■ EXERCISE GOAL ■
Only the number is wanted: how many lines below include "کمیسیون"?

Segment Start: EXTRACTED MATERIAL

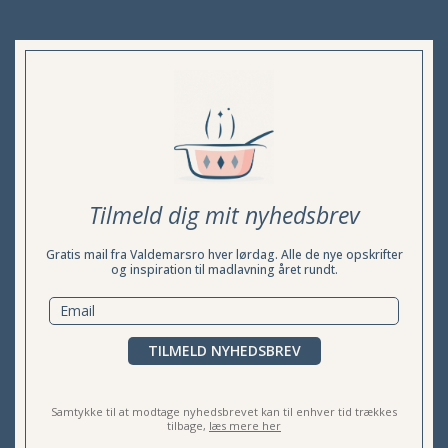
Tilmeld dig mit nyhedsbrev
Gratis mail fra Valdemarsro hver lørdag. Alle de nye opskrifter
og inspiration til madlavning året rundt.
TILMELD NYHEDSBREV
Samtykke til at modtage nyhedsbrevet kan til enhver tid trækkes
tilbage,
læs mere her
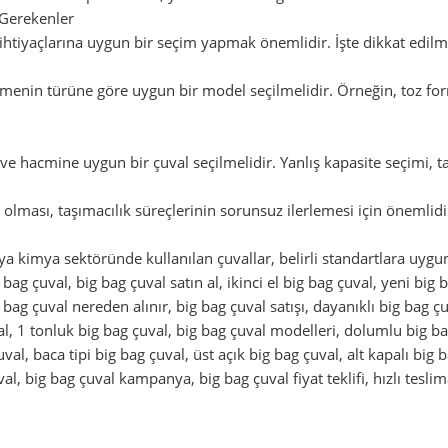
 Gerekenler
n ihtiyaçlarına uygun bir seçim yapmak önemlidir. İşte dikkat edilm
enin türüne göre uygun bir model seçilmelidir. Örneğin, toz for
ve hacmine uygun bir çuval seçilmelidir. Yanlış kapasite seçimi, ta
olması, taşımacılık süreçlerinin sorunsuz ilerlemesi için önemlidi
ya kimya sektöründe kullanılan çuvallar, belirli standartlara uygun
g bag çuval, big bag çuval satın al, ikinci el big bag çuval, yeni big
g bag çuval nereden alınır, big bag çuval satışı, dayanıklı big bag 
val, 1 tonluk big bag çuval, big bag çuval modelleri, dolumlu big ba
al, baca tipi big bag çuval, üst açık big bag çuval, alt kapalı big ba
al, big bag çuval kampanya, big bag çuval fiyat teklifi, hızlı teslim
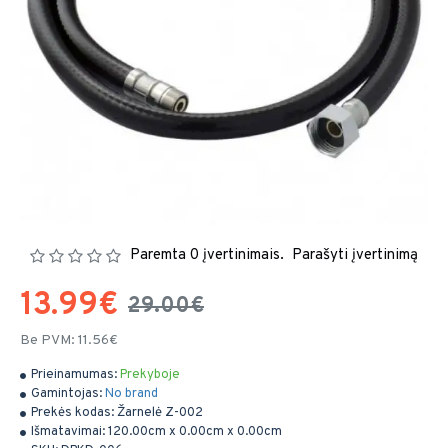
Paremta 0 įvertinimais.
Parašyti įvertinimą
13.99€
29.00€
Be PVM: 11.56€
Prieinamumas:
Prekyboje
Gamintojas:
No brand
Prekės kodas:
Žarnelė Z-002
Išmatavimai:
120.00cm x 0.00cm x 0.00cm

Segment End: EXTRACTED MATERIAL
Segment Start: EXTRACTED MATERIAL

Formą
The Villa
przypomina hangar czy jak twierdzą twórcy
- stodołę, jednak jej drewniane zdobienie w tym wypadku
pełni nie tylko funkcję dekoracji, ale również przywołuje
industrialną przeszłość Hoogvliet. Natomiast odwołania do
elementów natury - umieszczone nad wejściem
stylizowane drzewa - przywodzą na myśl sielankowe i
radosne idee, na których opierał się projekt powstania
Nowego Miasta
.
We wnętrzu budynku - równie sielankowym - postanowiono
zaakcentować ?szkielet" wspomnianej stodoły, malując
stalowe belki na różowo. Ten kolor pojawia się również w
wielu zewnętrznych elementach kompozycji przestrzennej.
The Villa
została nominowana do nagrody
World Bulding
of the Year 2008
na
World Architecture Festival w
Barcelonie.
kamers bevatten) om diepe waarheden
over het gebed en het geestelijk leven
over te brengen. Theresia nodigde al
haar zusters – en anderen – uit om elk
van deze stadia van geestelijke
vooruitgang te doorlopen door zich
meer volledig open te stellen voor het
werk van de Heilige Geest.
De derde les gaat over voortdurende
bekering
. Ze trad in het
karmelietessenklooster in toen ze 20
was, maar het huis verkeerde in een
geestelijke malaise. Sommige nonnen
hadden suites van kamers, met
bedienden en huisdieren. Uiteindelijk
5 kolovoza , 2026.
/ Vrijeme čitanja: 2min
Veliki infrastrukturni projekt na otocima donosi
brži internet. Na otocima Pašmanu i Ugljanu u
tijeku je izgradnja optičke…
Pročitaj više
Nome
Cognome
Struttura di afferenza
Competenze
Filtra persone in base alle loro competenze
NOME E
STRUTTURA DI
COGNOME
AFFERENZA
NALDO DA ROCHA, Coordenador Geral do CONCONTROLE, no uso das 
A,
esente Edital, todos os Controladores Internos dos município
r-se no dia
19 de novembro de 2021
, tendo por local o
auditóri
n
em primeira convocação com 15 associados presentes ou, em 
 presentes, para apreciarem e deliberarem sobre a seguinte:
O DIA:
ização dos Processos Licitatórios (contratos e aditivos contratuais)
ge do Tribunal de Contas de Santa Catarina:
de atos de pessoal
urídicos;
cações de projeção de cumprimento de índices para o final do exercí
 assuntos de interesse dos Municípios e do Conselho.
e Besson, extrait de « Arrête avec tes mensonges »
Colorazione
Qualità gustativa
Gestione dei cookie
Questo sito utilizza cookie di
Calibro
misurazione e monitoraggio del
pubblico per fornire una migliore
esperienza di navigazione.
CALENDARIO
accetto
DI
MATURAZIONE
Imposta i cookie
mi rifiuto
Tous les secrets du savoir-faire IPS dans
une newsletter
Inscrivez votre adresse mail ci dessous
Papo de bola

Segment End: EXTRACTED MATERIAL
Segment Start: EXTRACTED MATERIAL

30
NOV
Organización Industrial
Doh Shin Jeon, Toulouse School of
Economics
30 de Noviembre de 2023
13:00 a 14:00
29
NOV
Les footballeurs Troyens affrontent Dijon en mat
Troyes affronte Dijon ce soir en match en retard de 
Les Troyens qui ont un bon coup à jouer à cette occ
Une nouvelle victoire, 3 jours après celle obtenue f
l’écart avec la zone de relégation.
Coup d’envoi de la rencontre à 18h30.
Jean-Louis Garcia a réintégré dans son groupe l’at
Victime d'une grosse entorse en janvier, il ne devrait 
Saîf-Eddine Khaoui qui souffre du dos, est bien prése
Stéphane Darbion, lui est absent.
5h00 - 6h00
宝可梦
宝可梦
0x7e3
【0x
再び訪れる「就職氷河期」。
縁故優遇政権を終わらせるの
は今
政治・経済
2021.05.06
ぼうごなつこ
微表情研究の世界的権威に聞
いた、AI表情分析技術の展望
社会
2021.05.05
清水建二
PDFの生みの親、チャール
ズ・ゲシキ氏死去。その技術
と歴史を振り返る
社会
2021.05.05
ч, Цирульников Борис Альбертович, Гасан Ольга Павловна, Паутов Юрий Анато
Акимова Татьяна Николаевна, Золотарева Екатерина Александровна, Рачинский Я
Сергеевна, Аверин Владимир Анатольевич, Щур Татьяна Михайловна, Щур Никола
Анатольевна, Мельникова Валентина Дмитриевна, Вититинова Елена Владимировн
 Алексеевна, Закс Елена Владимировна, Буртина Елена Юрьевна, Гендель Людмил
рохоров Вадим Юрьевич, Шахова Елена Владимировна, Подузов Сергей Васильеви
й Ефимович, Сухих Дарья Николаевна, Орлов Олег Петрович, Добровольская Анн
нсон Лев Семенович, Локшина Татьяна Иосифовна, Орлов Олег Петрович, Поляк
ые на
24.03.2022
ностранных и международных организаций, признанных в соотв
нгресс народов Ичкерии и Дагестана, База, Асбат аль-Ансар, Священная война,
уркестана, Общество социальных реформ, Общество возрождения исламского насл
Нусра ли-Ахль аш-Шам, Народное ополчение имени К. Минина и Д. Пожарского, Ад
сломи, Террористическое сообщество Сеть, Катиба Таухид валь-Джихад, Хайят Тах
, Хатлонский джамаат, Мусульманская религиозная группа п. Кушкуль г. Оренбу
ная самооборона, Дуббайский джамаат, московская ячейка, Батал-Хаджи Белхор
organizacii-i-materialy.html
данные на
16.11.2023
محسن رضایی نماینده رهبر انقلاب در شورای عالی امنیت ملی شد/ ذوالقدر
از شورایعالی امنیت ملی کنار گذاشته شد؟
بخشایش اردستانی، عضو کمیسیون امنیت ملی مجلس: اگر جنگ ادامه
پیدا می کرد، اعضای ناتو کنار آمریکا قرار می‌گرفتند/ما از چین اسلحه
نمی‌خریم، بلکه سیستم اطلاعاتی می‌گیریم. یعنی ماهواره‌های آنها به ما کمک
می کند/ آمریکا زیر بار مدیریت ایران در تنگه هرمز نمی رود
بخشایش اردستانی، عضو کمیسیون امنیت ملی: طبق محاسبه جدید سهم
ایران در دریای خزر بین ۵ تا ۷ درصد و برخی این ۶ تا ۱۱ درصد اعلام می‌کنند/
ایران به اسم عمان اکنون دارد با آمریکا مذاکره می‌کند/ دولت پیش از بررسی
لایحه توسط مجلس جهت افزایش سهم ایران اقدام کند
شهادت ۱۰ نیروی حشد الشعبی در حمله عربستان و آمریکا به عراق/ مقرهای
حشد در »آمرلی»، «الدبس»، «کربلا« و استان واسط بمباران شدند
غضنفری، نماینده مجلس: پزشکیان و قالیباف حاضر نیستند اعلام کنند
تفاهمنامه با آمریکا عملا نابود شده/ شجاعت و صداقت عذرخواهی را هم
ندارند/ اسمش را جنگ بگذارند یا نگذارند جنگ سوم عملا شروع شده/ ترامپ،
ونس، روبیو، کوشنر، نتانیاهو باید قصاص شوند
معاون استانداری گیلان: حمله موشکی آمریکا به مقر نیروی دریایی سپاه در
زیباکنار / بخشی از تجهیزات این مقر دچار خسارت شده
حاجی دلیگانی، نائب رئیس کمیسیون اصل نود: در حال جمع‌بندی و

Segment End: EXTRACTED MATERIAL

■ RESPONSE AREA ■
3